To do
Copy each line of the data beneath in which the word "coordinates" appears.

Provided entries
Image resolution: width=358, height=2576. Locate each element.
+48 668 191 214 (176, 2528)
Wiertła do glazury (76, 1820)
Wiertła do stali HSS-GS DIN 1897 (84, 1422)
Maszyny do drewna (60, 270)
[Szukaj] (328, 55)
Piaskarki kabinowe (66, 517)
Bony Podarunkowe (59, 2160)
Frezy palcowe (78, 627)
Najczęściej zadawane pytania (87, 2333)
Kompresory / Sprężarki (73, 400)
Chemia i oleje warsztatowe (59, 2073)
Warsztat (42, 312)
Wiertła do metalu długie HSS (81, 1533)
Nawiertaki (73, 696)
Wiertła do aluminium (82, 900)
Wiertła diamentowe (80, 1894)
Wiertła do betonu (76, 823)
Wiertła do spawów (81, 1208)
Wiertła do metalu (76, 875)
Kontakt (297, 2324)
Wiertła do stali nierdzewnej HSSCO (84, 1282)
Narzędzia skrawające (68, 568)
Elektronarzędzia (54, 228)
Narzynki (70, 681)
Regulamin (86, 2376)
* * *
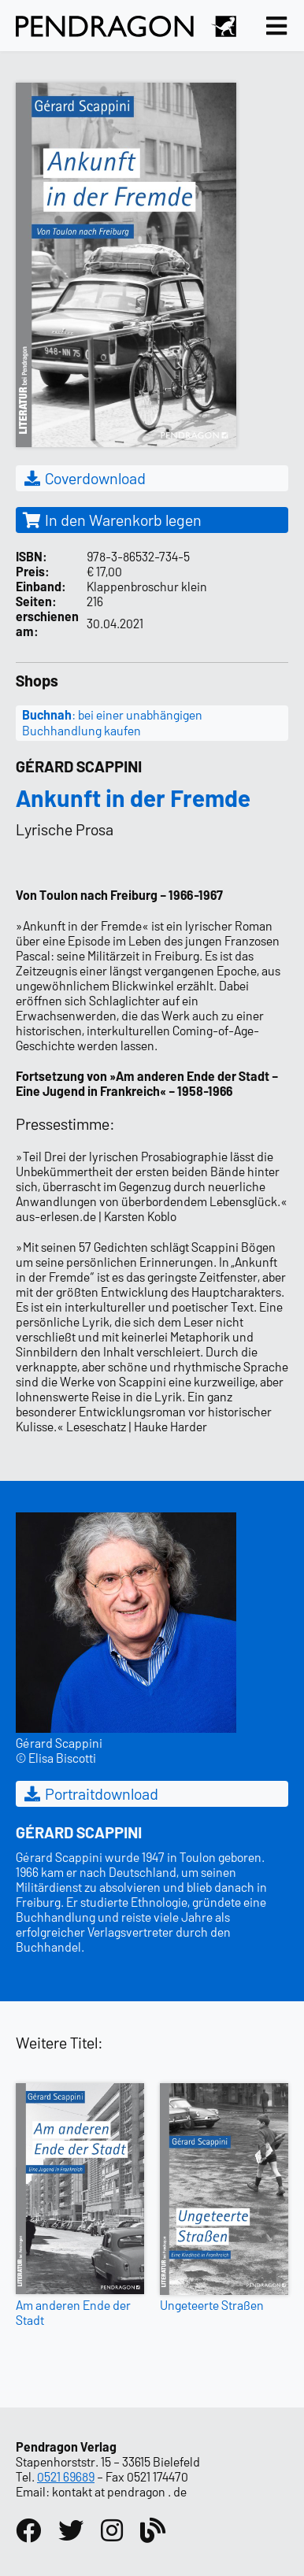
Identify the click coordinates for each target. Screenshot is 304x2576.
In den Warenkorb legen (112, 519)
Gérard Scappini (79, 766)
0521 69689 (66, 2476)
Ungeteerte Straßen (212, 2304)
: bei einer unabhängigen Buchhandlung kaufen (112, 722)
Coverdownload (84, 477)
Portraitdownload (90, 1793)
...
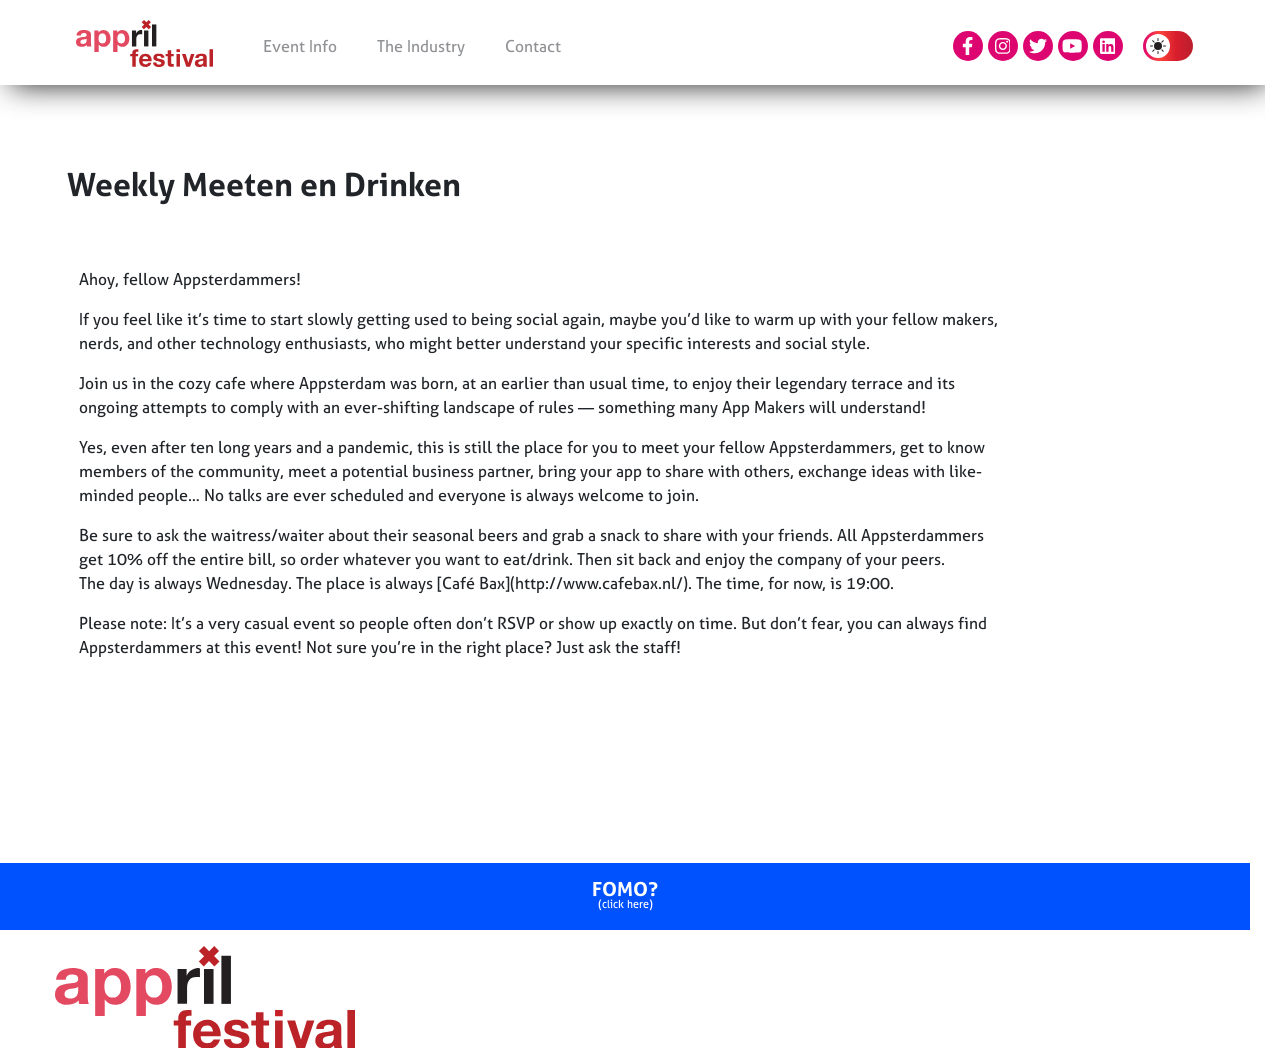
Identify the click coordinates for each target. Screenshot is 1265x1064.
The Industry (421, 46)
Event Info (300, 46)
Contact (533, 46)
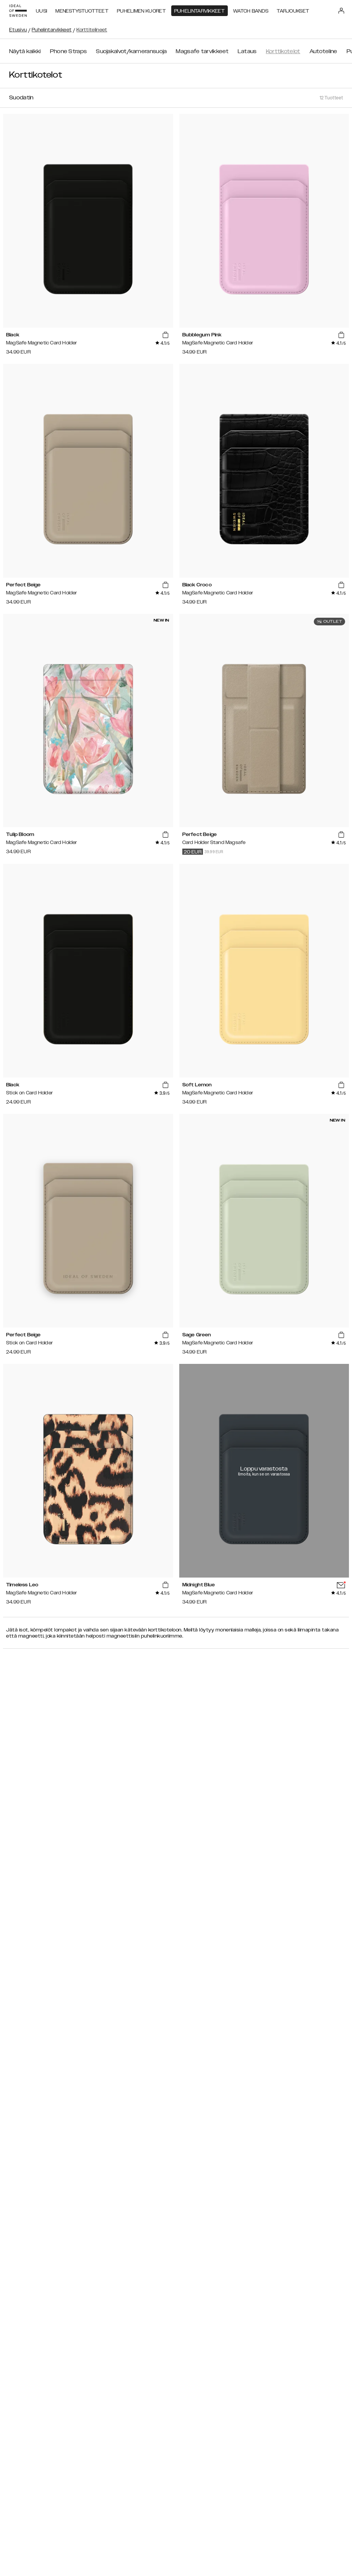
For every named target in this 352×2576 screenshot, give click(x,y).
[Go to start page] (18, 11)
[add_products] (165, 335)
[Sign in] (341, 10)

Output for this exercise
Identify the click coordinates for each target. Screenshot is 304x2576.
Identify the click coordinates for each target. Screenshot is 1265x1064.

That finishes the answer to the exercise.